Age, ADT, and Dementia
Among the analyzed studies, only three examined subsets of patients based on age at initiation of ADT. In patients younger than 65, no significant risks were found. However, a significant risk was observed in patients aged 65 and older with a HR of 1.76 [1.30, 2.37], p = 0.0002. These findings are depicted in Fig. 2, and a comprehensive breakdown of the included studies can be found in eFigure 6.A.
The same two studies analyzed age subgroups and AD; however, in this case, the pooled analysis suggested an increased risk for AD regardless of age. These findings are displayed in Fig. 3 with a full breakdown of included studies in eFigure 6.B.
Regional Analysis
A subgroup analysis was conducted based on the continental geographic regions of the included cohorts.
Dementia
The geographical subgroup analysis revealed that only cohorts from America showed an increased risk of dementia with ADT, with a HR of 1.19 [1.08, 1.31], p < 0.0001. These findings are visually presented in Fig. 4, and a comprehensive breakdown of the included studies can be found in eFigure 7.A.
Alzheimer’s Disease
Geographical subgroup analysis revealed that American and Asian cohorts had an increased risk of dementia with ADT, with HR of 1.13 [1.00, 1.27], p < 0.00001) and 1.23 [1.05, 1.46], p = 0.01, respectively.

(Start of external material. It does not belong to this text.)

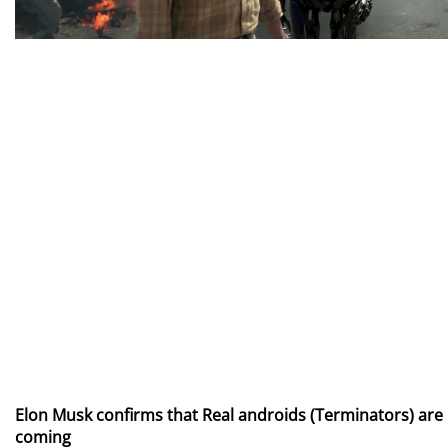
Elon Musk confirms that Real androids (Terminators) are
coming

These findings are displayed in Fig. 5, and a comprehensive breakdown of the included studies can be found in eFigure 7.B.

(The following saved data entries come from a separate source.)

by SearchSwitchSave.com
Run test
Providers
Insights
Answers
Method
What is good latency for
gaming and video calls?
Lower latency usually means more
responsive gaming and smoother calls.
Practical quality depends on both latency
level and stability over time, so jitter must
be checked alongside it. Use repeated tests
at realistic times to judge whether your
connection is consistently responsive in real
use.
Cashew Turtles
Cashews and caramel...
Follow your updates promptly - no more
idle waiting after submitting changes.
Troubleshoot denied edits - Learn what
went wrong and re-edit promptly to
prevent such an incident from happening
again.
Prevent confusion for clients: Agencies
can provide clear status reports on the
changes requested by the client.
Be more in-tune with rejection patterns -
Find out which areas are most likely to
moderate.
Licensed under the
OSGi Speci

Sensitivity analysis suggests that, for the American subgroup, the main drivers of heterogeneity were Nead et al., Baik et al., and Deka et al. However, these studies did not significantly alter the results and exhibited high interstudy heterogeneity. Robinson et al. were the main drivers of heterogeneity in the European cohort. Partial exclusion of the antiandrogen and orchiectomy subgroups significantly increased risk, while the full exclusion of Robinson et al.'s cohort resulted in non-significant differences. In the Asian region, Kang was the main driver of heterogeneity, and its exclusion did not significantly alter the results.
In the geographical analysis of AD, Baik was identified as the main driver of heterogeneity for the American cohorts. However, excluding Baik did not significantly alter the results. In the Asian cohorts, Jhan and Kang et al. were identified as the main drivers of heterogeneity, but excluding them did not affect the results.

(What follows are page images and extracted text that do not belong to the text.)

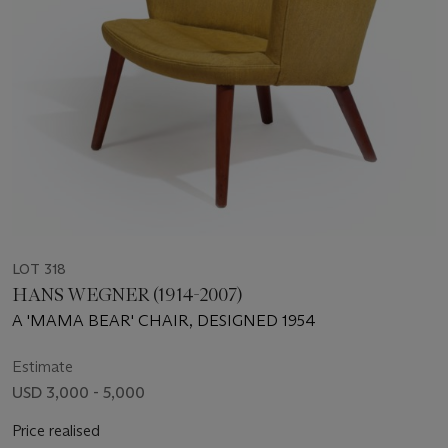
LOT 318
HANS WEGNER (1914-2007)
A 'MAMA BEAR' CHAIR, DESIGNED 1954
Estimate
USD 3,000 - 5,000
Price realised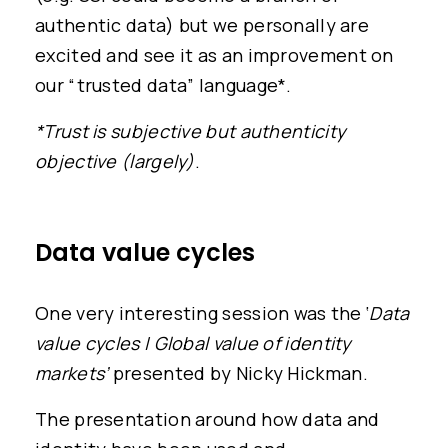
authentic data) but we personally are
excited and see it as an improvement on
our “trusted data” language*.
*Trust is subjective but authenticity
objective (largely)
.
Data value cycles
One very interesting session was the ‘
Data
value cycles | Global value of identity
markets’
presented by Nicky Hickman.
The presentation around how data and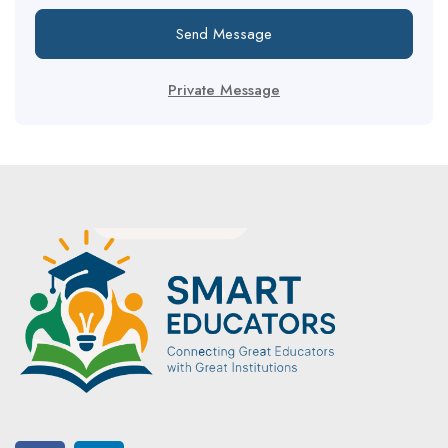
Send Message
Private Message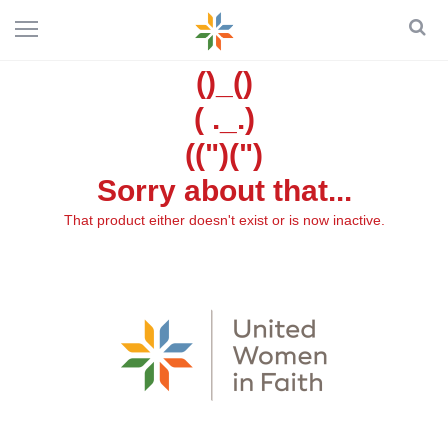
()_()
( ._.)
((")(")
Sorry about that...
That product either doesn't exist or is now inactive.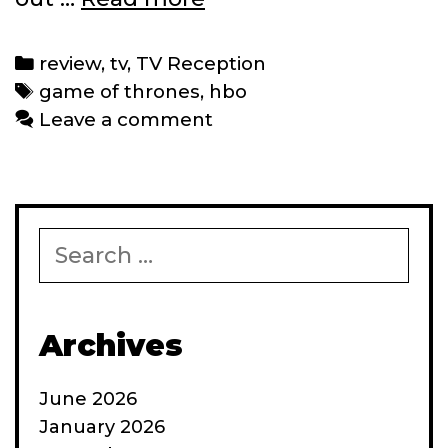
Reception:
‘Game
Categories
review
,
tv
,
TV Reception
of
Tags
game of thrones
,
hbo
Thrones’
Leave a comment
Episodes
1-
3
Search
for:
Archives
June 2026
January 2026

Localized and Adjusted Disease
Ten studies were included for analysis, which consisted of populations featuring only patients with localized prostate cancer or whose propensity scoring successfully adjusted for disease stage. The overall Hazard Ratio (HR) for dementia was 1.23 [1.03–1.38], with a p = 0.0009.
Overlapping Databases
The included studies examined large institutions such as Surveillance Epidemiology and End Results (SEER) and the Korean Health Insurance Information Service (KHIS). Therefore, there may be overlap in the analyzed populations across these studies. Upon excluding the overlapping studies, the HR was determined to be 1.15 [1.07, 1.24], p = 0.0002.